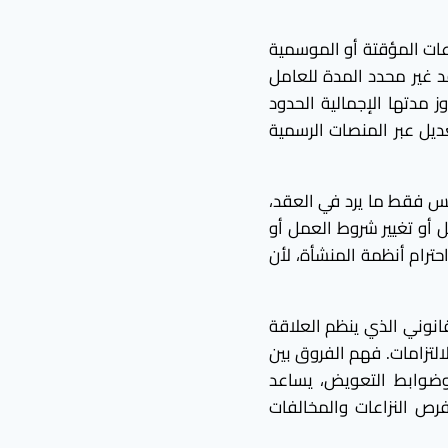
عات المؤقتة أو الموسمية
د غير محدد المدة للعامل
 مدتها الإجمالية الحدود
ديل عبر المنصات الرسمية
س فقط ما يرد في العقد،
 أو تغيير شروط العمل أو
حترام أنظمة المنشأة، لأن
انوني الذي ينظم العلاقة
لتزامات. فهم الفروق بين
وضوابط التعويض، يساعد
رص النزاعات والمخالفات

┄┄┄┄┄┄

> **Work task**
Output the material above exactly, without pictures.

> **Exercise output**
عات المؤقتة أو الموسمية
د غير محدد المدة للعامل
 مدتها الإجمالية الحدود
ديل عبر المنصات الرسمية
س فقط ما يرد في العقد،
 أو تغيير شروط العمل أو
حترام أنظمة المنشأة، لأن
انوني الذي ينظم العلاقة
لتزامات. فهم الفروق بين
وضوابط التعويض، يساعد
رص النزاعات والمخالفات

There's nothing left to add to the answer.